Grundsätzlich muss zuerst im Einzelfall entschieden werden, ob eine »überlegene Marktmacht« vorliegt. Dazu wird der Beschuldigte anhand vieler Kriterien mit kleinen und mittleren Wettbewerbern aus dem Markt verglichen. In den Vergleich fließen beispielsweise die Finanzkraft, die Sortimentsbreite, aber auch der Zugang zu den Beschaffungsmärkten ein. Dabei kann eine überlegene Marktmacht auch vorliegen, wenn neben dem Beschuldigten noch größere Marktteilnehmer existieren. Wichtig ist in dem Fall nur der Vergleich zwischen dem Beschuldigten und kleineren Konkurrenten.

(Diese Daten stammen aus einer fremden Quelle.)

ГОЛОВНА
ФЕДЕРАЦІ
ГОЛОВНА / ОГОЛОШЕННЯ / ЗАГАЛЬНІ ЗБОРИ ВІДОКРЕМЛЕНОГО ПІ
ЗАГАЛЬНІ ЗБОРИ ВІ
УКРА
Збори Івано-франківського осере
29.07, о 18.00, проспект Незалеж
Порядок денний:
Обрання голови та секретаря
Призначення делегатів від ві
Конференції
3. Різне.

Weiterhin fallen nur auf Dauer angelegte Preisunterbietungen unter die Verbotsnorm. Kurzfristige Werbeaktionen wie Einführungspreise bei Geschäftseröffnung oder vereinzelte Lock- und Sonderangebote sind als gelegentliche Niedrigpreisangebote nicht verboten. Doch auch hier lässt sich nicht pauschal beantworten, wie häufig »nur gelegentlich« ist. Denn auch da kommt es auf den Einzelfall an und es müssen Angebotsdauer, Regelmäßigkeit des Angebots sowie die Höhe der daraus entstehenden Wettbewerbseinschränkungen überprüft werden. Waren, die unter Einstandspreis als Sonderaktionen jeweils am Wochenende über mehr als drei Wochen angeboten werden, stuft das Bundeskartellamt beispielsweise nicht mehr als nur gelegentliche Werbeaktionen ein.

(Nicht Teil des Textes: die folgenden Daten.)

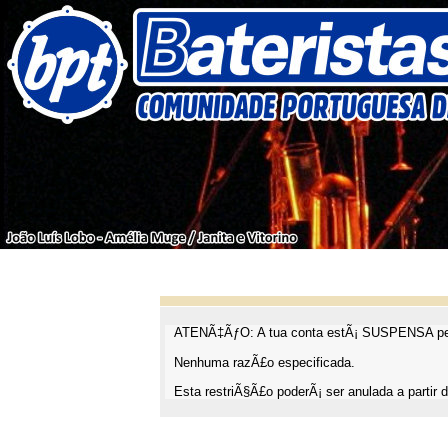
ATENÃ‡ÃƒO: A tua conta estÃ¡ SUSPENSA pel
Nenhuma razÃ£o especificada.
Esta restriÃ§Ã£o poderÃ¡ ser anulada a partir d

Der Begriff des »Einstandspreises« ist gesetzlich nicht definiert, wird aber durch Auslegungsgrundsätze umschrieben, die das Bundeskartellamt 2003 veröffentlicht hat. Dabei wird vom Listenpreis des Lieferanten (ohne Mehrwertsteuer) ausgegangen, von dem alle preiswirksamen Konditionen wie Mengenrabatte, Werbekostenzuschüsse sowie Verkaufsförderungsentgelte zwischen Lieferanten und Abnehmer abzuziehen sind. Der Einstandspreis darf nicht mit dem Einkaufspreis verwechselt werden, da letzterer die Kosten für die Beschaffung außer Acht lässt. Am Ende gilt es, im Einzelfall zu entscheiden, ob für die Niedrigpreise eine sachliche Rechtfertigung vorliegt. Das ist insbesondere der Fall, wenn verderbliche Ware im Lebensmittelhandel oder technisch überholte Ware im IT-Sektor schnell abgesetzt werden muss. Auch Tiefstpreise bei drohender Insolvenz sind laut Bea Brünen gerechtfertigt. Ebenso kann der Markteintritt eines Unternehmens zur Einführung Angebote unter dem Einstandspreis sachlich rechtfertigen und so rechtliche Sanktionen verhindern.
Eine Milliarde Euro Bußgeld möglich Das Bundeskartellamt hat zwei Möglichkeiten, gegen illegale Niedrigstpreise vorzugehen. Im Rahmen eines Verwaltungsverfahrens darf es anordnen, das beanstandete Verhalten zu beenden. Im Rahmen eines Ordnungswidrigkeitsverfahrens kann es zudem Bußgelder verhängen. Diese betragen im schlimmsten Fall bis zu einer Milliarde Euro. Bestimmte Verstöße können weiterhin mit einem Bußgeld von bis zu zehn Prozent des Jahresgesamtumsatzes geahndet werden. Bei der Festsetzung der Bußgeldhöhe wird sowohl die Schwere des Verstoßes als auch dessen Dauer berücksichtigt.